Reste un livre « de plage » qui retrace sans grand approfondissement le journal d’une France qui a pris sens pour elle à partir de Pierre Mendès France et de la décolonisation algérienne, en 1954… OM
Son livre, Passé composé, Grasset, 2021
François Hollande, ou l’histoire d’un grand malentendu avec son pays. Cet homme, doué, talentueux, qui a su, dans les moments difficiles, atteindre à la grandeur, aura déçu dans son quotidien de président. Je ne l’ai interviewé qu’une fois alors qu’il était premier secrétaire du PS, et n’en ai pas gardé de grand souvenir. Il ne s’aimait guère, DSK et lui, concurrents en 2010-1011, et sans doute pour cela, à l’époque, j’ai longtemps eu une image un peu déformée de sa personnalité.
En campagne, je l’ai trouvé très bon, et j’étais ravie de le voir déboulonner Sarkozy. Sur sa présidence, j’ai, comme beaucoup de gens de gauche, car à vouloir trop se distinguer de son prédécesseur, il s’est banalisé et rendu « gris » à l’excès. Pourtant, le mariage pour tous, sa gestion des attentats, l’intervention au Mali ont été des actes forts qui auraient mérité plus de reconnaissance de la part de ses concitoyens. J’ai été sévère avec lui dans un précédent livre1 – notamment pour ses confessions aux journalistes du Monde, Gérard Davet et Fabrice Lhomme2 –, mais je m’en suis voulu d’avoir donné l’impression de hurler avec les loups. On lui rendra justice plus tard. D’autant qu’on redécouvre des vertus à la gauche keynesienne alors que la covid a bouleversé la France, et que Macron qui devait symboliser le renouveau, prolonge en fait les vertus et travers de l’ancien monde qu’il a tant méprisé.
Alors, Macron, évoquons-le quelques instants, puisque nous y sommes. Je l’ai fait dans ma chronique d’une France blessée, je ne l’ai pas revu depuis. Je sais qu’il n’a pas aimé ce livre, qu’il est rancunier, et considère que je représente une vieille gauche dépassée. Il a fort mal pris – et je le comprends – des propos ironiques que j’avais tenus sur les Stilettos de sa femme. Je le regrette, ils étaient faciles et de mauvais goût, et pour avoir moi-même subi des remarques blessantes, j’aurais pu épargner celles-là à cette femme courageuse.
Il reste que ce président, s’il a eu mes suffrages, n’a pas conservé mon soutien.
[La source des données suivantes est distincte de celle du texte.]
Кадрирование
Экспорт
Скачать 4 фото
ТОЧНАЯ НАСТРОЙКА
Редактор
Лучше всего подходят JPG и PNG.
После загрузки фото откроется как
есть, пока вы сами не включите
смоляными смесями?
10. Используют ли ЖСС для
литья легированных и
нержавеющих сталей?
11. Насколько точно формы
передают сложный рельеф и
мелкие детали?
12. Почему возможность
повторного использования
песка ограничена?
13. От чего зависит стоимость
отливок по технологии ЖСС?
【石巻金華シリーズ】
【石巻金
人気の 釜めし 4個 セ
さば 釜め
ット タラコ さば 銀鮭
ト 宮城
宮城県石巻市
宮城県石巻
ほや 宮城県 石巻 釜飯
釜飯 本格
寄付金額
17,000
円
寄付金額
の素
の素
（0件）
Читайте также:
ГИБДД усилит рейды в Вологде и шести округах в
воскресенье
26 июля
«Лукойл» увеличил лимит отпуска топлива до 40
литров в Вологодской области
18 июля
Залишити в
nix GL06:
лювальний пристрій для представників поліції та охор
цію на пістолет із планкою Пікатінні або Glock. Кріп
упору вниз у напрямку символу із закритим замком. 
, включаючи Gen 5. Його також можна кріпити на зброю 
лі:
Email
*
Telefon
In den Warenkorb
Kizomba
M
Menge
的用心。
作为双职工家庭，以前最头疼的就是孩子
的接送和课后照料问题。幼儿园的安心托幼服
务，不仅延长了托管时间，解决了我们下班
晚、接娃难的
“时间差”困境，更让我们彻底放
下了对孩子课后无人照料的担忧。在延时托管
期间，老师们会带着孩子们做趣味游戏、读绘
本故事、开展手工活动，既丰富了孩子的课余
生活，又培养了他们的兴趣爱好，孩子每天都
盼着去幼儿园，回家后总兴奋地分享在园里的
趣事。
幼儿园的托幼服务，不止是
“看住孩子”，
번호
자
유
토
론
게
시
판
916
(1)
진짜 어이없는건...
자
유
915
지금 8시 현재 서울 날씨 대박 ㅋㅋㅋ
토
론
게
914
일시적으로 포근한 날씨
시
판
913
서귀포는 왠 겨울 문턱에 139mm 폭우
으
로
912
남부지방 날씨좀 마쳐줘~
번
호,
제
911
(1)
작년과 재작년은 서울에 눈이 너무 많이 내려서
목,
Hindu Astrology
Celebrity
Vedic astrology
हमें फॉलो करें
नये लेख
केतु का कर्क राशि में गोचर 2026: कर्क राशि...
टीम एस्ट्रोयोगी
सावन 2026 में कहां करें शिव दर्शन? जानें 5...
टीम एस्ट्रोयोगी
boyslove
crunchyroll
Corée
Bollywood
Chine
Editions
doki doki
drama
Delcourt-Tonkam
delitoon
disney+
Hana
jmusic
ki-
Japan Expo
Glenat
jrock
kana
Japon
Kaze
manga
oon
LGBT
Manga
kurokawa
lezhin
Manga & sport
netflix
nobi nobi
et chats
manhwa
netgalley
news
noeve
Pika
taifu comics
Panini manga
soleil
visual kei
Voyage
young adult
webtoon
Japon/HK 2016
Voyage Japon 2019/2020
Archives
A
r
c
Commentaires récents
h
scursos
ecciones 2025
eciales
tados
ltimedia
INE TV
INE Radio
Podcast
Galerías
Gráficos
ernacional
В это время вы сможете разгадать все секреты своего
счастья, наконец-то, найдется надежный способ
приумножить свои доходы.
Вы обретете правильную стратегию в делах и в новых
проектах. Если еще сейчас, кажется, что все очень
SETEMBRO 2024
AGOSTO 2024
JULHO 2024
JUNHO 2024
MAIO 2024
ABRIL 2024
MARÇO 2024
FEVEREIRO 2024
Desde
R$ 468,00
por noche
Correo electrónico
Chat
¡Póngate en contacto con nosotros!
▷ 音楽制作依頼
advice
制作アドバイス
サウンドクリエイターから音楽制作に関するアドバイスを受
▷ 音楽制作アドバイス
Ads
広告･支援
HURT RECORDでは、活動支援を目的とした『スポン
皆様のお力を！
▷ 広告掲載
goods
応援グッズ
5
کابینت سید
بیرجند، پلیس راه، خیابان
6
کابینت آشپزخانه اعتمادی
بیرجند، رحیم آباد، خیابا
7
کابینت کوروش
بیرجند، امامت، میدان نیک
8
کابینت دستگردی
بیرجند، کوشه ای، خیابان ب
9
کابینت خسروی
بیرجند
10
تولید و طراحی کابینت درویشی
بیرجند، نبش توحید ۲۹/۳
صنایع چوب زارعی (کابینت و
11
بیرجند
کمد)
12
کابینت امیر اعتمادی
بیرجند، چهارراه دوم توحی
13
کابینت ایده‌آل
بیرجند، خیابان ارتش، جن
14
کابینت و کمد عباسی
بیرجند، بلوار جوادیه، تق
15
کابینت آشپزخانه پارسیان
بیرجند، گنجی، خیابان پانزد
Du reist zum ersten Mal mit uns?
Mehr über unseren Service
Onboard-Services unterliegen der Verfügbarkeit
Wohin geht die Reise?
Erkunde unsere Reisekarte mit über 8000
Comparé aux « illibéraux » qui font florès dans le monde depuis quelques années, on peut bien sûr se féliciter de l’avoir aux commandes, et s’il se trouve de nouveau opposé à Marine Le Pen, je voterai encore pour lui. Mais sa façon politicienne de troquer l’électorat de gauche contre celui de la droite qu’il veut recueillir en 2022, est une tromperie.